Another way to look at it: the chicken-and-egg problem is a ground truth problem. If we have enough data to estimate X to within 5%, then doing clever things with that data is not going reduce that error any further. We need some other way to get at the ground truth, in order to actually reduce the error rate. If we know how to convey what-we-want with 95% accuracy, then we need some other way to get at the ground truth of translation in order to increase that accuracy further.
Yeah, it does. I definitely agree that this doesn’t get around the chicken-and-egg problem, and so shouldn’t be expected to succeed on the first try. It’s more like you get to keep trying this strategy over and over again until you eventually succeed, because if everything goes wrong you just unplug the AI system and start over.
I think you get “ground truth data” by trying stuff and seeing whether or not the AI system did what you wanted it to do.
(This does suggest that you wouldn’t ever be able to ask your AI system to do something completely novel without having a human along to ensure it’s what we actually meant, which seems wrong to me, but I can’t articulate why.)

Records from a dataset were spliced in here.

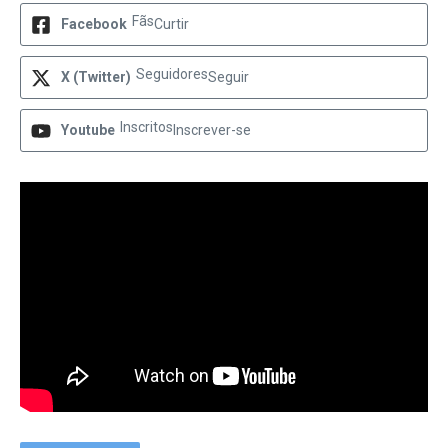
Fãs
Facebook
Curtir
Seguidores
X (Twitter)
Seguir
Inscritos
Youtube
Inscrever-se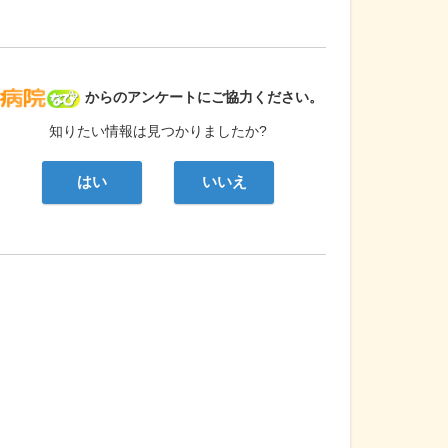
病院なび
からのアンケートにご協力ください。
知りたい情報は見つかりましたか?
はい
いいえ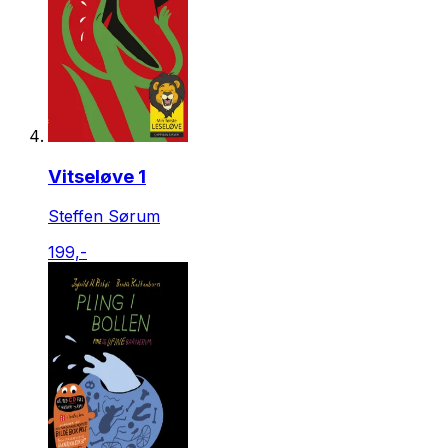
Vitseløve 1
Steffen Sørum
199,-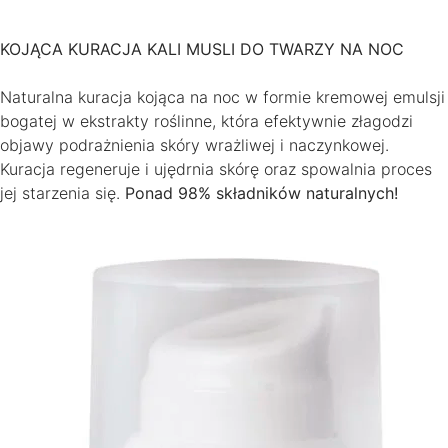
KOJĄCA KURACJA KALI MUSLI DO TWARZY NA NOC
Naturalna kuracja kojąca na noc w formie kremowej emulsji
bogatej w ekstrakty roślinne, która efektywnie złagodzi
objawy podrażnienia skóry wrażliwej i naczynkowej.
Kuracja regeneruje i ujędrnia skórę oraz spowalnia proces
jej starzenia się.
Ponad 98% składników naturalnych!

That’s the sort of strategy where illusion of transparency is a big problem, from a translation point of view. The difficult cases are exactly the cases where the translation usually produces the results you expect, but then produce something completely different in some rare cases.
Another way to put it: if we’re gathering data by seeing whether the system did what we wanted, then the long tail problem works against us pretty badly. Those rare tail-cases are exactly the cases we would need to observe in order to notice problems and improve the system. We’re not going to have very many of them to work with. Ability to generalize from small data sets becomes a key capability, but then we need to translate how-to-generalize in order for the AI to generalize in the ways we want (this gets at the can’t-ask-the-AI-to-do-anything-novel problem).
(The other comment is my main response, but there’s a possibly-tangential issue here.)
In a long-tail world, if we manage to eliminate 95% of problems, then we generate maybe 10% of the value. So now we use our 10%-of-value product to refine our solution. But it seems rather optimistic to hope that a product which achieves only 10% of the value gets us all the way to a 99% solution. It seems far more likely that it gets to, say, a 96% solution. That, in turn, generates maybe 15% of the value, which in turn gets us to a 96.5% solution, and...
Point being: in the long-tail world, it’s at least plausible (and I would say more likely than not) that this iterative strategy doesn’t ever converge to a high-value solution. We get fancier and fancier refinements with decreasing marginal returns, which never come close to handling the long tail.
Now, under this argument, it’s still a fine idea to try the iterative strategy. But you wouldn’t want to bet too heavily on its success, especially without a reliable way to check whether it’s working.
Yeah, this could be a way that things are. My intuition is that it wouldn’t be this way, but I don’t have any good arguments for it.